That 32" set could have any number of problems. You might get lucky and it only be loose connections.

MRX37
03-27-2009, 11:51 AM
Can you tell if the CRT filament is lit in the 25" one? I've seen that problem many times in TV's over the years.



I could not see a glow from the CRT element on the 25 inch TV. I gave the CRT enough time to warm up. Then after I shut it iff, I touched the neck with my finger and it was still cold. So I assume the guns aren't getting power.

MRX37
03-27-2009, 01:28 PM
Forget about the 32 inch sharp TV. The CRT is broken at the neck.

radiotvnut
03-27-2009, 01:33 PM
It seems like we're both having the same bad luck with TV's lately. With me, it's always the nice, big sets that I could get some decent $ for that end up costing too much to fix or they are a dog to fix. Let me bring home some mid '80's goldstar with 30 cigarette burns on the case and I'll have it fixed in ten minutes out of my junk. Of course, no one wants something like that because it's NOT MODERN ENOUGH LOOKING!

MRX37
03-27-2009, 02:10 PM
Yeah. Well, the 25 inch one I can get a bit of cash for, if I can figure out why the CRT element isn't lighting. You said you've seen this problem before... I tried reseating the neck board and the connections that plug into it.

radiotvnut
03-27-2009, 04:40 PM
The CRT filament will likely be powered by the flyback. There is likely a low ohms (less than 10 ohms) resistor in the CRT filament line that's open. You could have an open CRT filament, an open winding on the flyback, or a cracked PC board trace. The far more likely culprit is the resistor in the CRT filament circuit if the filaments do not light but the set is alive otherwise.

MRX37
03-27-2009, 04:57 PM
Resistor in the CRT filiment circuit? Thanks a bunch. That's on the neck board right?

radiotvnut
03-27-2009, 05:09 PM
It may be on the main chassis.

MRX37
03-27-2009, 05:11 PM
Ohhh joy..... it's a pretty small chassis, but finding that resistor...

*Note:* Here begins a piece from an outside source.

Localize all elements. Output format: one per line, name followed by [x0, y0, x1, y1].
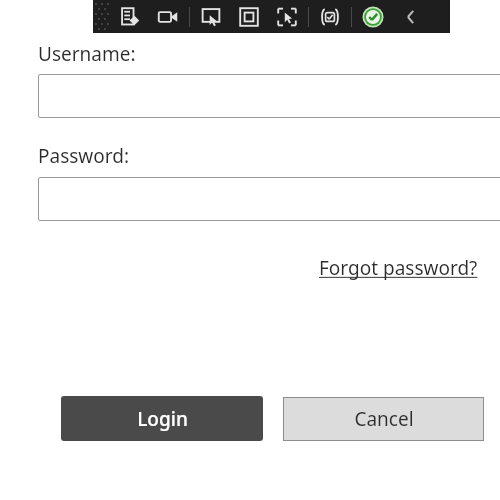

It's going to be a fun night tonight........

radiotvnut
03-27-2009, 05:17 PM
It's in Sams 4043. I'll see if I have a copy, I'll see exactly where the resistor is.

MRX37
03-27-2009, 05:39 PM
Thanks a lot :)

radiotvnut
03-27-2009, 07:25 PM
I don't have the Sams on that one; but, the CRT pin layout should be the same as for most other TV's of the period. The filament pins should be 4 and 5 and there should be something like a 2.2 ohm, 2 watt resistor connected between one of the filament pins and the flyback. The other pin should go to ground.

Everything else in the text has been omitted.